Après le « naufrage de la gauche italienne ». Comment les grillini et leurs nouveaux alliés pourront-ils refonder une nouvelle gauche?

 Albano Cordeiro, économiste-sociologue, Paris

Avril 2014

PRÉAMBULE

Les épisodes de ces jours-ci à Rome, où un collège de  parlementaires et représentants régionaux ont procédé à six votations jusqu’à élire un nouveau Président de la République, recèlent des éléments pour la compréhension de la crise (ou des crises) de la gauche classique opérant dans un contexte assumé de démocratie représentative.
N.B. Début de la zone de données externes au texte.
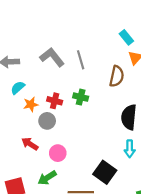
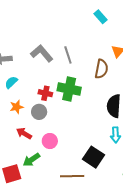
cyan rectangle: (126, 37) -> (101, 17), moved
green cross: (81, 97) -> (69, 89), size x1.6
orange star: (31, 104) -> (17, 107), moved
green arrow: (47, 178) -> (31, 160), moved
Dans maints pays (la démocratie représentative n’est pas présente dans tous les pays), la «démocratie réellement existante» consiste en une droite institutionnelle (et ses alliés et autres, concurrents éventuels), d’un côté, et une gauche institutionnelle (et ses alliés et concurrents), de l’autre côté, jouant à «une fois j’y vais, une autre fois, tu y vas», sans pour autant remettre en cause le système politico-économique.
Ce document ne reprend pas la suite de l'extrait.